As far as I can tell from the observations in my life the people I have known that are the least selfish appear to be the happiest and most content with their outlook on life.

As far as “reality being subjective” that may be, but maybe reality is indeed an absolute but our perception of that absolute reality is subjective and our beliefs appear to have a huge impact on our perception of reality.
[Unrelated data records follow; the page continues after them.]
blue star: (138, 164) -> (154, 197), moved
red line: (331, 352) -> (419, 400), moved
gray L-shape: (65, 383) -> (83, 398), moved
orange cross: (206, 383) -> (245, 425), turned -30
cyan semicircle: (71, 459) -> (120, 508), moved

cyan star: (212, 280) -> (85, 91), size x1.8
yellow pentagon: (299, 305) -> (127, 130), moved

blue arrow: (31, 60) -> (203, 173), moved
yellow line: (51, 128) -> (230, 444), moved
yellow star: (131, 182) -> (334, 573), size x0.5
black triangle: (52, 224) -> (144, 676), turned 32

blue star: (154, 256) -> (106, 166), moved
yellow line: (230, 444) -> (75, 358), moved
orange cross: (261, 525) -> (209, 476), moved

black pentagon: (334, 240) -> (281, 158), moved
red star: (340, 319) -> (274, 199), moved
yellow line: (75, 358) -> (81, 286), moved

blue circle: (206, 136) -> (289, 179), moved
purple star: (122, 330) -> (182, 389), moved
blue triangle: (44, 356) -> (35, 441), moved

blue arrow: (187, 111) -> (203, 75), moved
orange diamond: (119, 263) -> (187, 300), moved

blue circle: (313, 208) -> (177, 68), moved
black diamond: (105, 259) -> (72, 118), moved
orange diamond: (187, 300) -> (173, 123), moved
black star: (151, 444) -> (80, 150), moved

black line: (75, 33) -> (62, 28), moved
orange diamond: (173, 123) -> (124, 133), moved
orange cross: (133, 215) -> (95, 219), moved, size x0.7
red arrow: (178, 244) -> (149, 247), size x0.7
This statement is open for debate because my research into NDE’s appears to indicate that reality may very well be very subjective at least the short duration of an NDE, but realty may not be totally subjective if we actually cross over and this observation is from my research into spiritualism.. Not sure that statement made any sense.

Reason being limited is I think a very accurate statement about our possible reality as an evolving consciousness that perceives ourselves as a separate entity; now we must ask what is the root cause or origin of our limited reasoning abilities and our possible misperception of being a separate Being.
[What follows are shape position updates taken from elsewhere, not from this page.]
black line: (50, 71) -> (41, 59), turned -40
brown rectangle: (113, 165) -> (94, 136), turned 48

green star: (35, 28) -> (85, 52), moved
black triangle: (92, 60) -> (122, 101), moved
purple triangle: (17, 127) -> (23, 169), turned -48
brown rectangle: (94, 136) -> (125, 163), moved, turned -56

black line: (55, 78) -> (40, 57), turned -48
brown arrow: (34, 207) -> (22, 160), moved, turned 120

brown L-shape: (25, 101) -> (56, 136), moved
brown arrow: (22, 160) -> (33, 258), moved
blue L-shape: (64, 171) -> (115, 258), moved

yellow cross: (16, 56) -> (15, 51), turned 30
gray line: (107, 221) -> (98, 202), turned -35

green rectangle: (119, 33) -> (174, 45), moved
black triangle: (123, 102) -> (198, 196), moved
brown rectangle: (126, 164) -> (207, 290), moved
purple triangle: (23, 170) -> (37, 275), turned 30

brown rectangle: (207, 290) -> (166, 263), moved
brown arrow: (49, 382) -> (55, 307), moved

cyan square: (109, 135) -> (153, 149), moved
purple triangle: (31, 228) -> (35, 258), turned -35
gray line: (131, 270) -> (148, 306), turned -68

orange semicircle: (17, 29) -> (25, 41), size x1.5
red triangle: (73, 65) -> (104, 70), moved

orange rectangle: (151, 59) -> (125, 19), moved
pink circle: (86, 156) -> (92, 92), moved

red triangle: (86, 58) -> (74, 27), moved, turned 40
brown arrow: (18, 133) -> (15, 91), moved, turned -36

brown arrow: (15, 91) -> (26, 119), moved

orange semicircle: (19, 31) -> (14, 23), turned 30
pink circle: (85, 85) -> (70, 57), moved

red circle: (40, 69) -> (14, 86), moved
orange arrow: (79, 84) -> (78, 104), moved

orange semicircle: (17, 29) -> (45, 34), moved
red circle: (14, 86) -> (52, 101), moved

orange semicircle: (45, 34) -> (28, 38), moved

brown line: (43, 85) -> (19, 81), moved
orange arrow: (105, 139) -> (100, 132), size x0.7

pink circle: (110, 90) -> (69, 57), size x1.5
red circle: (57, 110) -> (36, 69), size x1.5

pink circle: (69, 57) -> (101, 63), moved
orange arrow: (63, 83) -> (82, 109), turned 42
No data to back up these statements just observations.


"I have known that are the least selfish appear to be the happiest and most content with their outlook on life."

I want to be happy and content in life and so I make the selfish choice to be selfless as much as posssible..
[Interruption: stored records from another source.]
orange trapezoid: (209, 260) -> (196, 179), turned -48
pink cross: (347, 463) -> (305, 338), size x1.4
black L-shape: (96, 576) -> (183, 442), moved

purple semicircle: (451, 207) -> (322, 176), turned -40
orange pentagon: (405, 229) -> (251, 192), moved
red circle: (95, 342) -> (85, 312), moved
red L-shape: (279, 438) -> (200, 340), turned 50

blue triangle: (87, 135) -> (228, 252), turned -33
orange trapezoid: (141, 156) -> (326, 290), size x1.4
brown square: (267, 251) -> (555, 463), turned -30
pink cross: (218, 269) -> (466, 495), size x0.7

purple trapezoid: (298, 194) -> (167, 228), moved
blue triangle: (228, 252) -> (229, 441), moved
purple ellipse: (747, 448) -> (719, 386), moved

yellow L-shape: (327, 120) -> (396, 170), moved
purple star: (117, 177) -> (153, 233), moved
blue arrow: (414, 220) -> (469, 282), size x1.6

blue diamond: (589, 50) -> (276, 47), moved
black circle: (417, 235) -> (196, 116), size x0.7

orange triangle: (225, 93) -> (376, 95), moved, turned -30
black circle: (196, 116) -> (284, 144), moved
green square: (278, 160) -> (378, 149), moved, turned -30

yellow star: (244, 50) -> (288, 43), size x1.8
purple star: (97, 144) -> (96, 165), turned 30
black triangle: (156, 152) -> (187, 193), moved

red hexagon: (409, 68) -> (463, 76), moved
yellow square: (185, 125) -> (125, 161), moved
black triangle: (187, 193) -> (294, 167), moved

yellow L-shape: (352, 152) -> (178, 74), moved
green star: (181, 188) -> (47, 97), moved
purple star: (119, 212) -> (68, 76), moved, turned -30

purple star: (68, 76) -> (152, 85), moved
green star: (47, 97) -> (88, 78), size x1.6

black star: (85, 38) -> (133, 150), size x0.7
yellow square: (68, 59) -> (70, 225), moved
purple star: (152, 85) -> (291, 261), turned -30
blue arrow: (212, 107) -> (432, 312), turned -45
Now am I selfish or selfless???

>Now am I selfish or selfless???

Semantics.

Selfishness is service to the Little Self. Unselfishness is service to the Big Self.

As discussed here.

Michael,

You like Tess better than Abby?

Dayaamm!

You will probably not be surprised that I really like Abby. I strongly identify with her spirit. She reminds me a bit of Francisco D'Anconia... (Oops... sorry. There I go again! This is a terrible habit! //;-)

I really like Tess, too, but I find her to be a bit hung up.

They are a wonderful pair. I hope you get some first-rate movies out of them. Their strongest point from my view is that they are 100% fun to observe working together and against each other. The world seems to be a better and lighter place with them in it. That's how it feels, anyway.

Michael

Michael

Have you researched Borderline Personality Disorder?

This is kind of a personal take on things, but I know that in my lifetime I have encountered 2 people who fell under the influence of Ayn Rand. I later realized that both of these people had BPD.

Jeff Walker, in his book "The Ayn Rand Cult", suggests that Rand herself had BPD, but he doesn't elaborate. I guess it is more generally known that she did have Narcissistic Personality Disorder.

I'm interested in hearing more perspectives on this pairing of Objectivism/Ayn Rand with BPD.

Thanks :)

Satya: the word “want” may indicate that a person’s motivation is embedded in selfishness not selfless. The ego can be very deceptive and convince itself it is very selfless when in reality it is practicing selfish behavior.

Now original sin is mentioned in Michael’s link. Sin is missing the target whereas original means a unique and creative origin. The question becomes what is the origin of our missing the target. If we never missed the target would we be perfection? Without imperfection (duality) the world would cease to exist with entities that perceive themselves as separate. Stated another way blogs cease to exist.

While we continually condemn others and ourselves for our sins, would it be beneficial to be seeking the origin of our “sins” rather than accept historical beliefs inspired by religious ideas of right and wrong.

>You like Tess better than Abby?

Dayaamm!

You will probably not be surprised that I really like Abby. I strongly identify with her spirit.

I really like Tess, too, but I find her to be a bit hung up. <

MSK, I agree with you on everything except I don't like Tess at all for the same reason you mention. I think Abby could do a lot better for a pal. Abby rocks. Still, Tess is good as the character I love to hate ;)

>I'm interested in hearing more perspectives on this pairing of Objectivism/Ayn Rand with BPD.

I'm afraid I don't know enough about BPD to comment. I do think Rand was a narcissist - not because she advocated selfishness, but because of how she treated other people. I also think she showed signs of megalomania, which is usually a form of compensation for deep insecurities.

None of this would matter if her more ardent fans didn't insist on holding her up as the epitome of reason and sound judgment.